Now, I’ve heard of this famous bakery and its famous cookies, but my curiosity was put into overdrive after my mom raved about these cardamom laced shortbread cookies. I had to get my hands on these cookies!
Much thanks to the wonders of the internet and food forums, I was able to track down a copycat recipe. This recipe is courtesy of the amazing ladies in the Karachi Chefs At Home group, and it’s a total ringer for the original bakery version.
Naan Khatai (Khalifa Bakery Copycat)
- 2 cups all-purpose flour
- 1 cup granulated sugar
- 1 cup clarified butter, at room temperature
- 1 cup whole almonds
- 1 teaspoon ground cardamom
- ½ teaspoon baking powder
- 2 large egg yolks, whisked
Preheat oven to 350°F and set aside a parchment lined baking sheet.
In a large bowl, combine all-purpose flour, sugar, clarified butter, almonds, ground cardamom, and baking powder.
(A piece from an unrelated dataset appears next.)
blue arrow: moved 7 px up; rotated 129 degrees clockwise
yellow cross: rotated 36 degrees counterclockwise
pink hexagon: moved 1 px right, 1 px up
Mix until thoroughly combined and a cohesive dough comes together.
Spoon the dough out using a cookie scoop or about 2 tablespoons of dough, and roll into balls. Place spaced 2-inches apart on the baking sheet. Brush the tops with whisked egg yolk.
Bake until the edges are just barely golden, about 10 to 15 minutes (cookies will set once cooled). Cool completely on the baking sheet.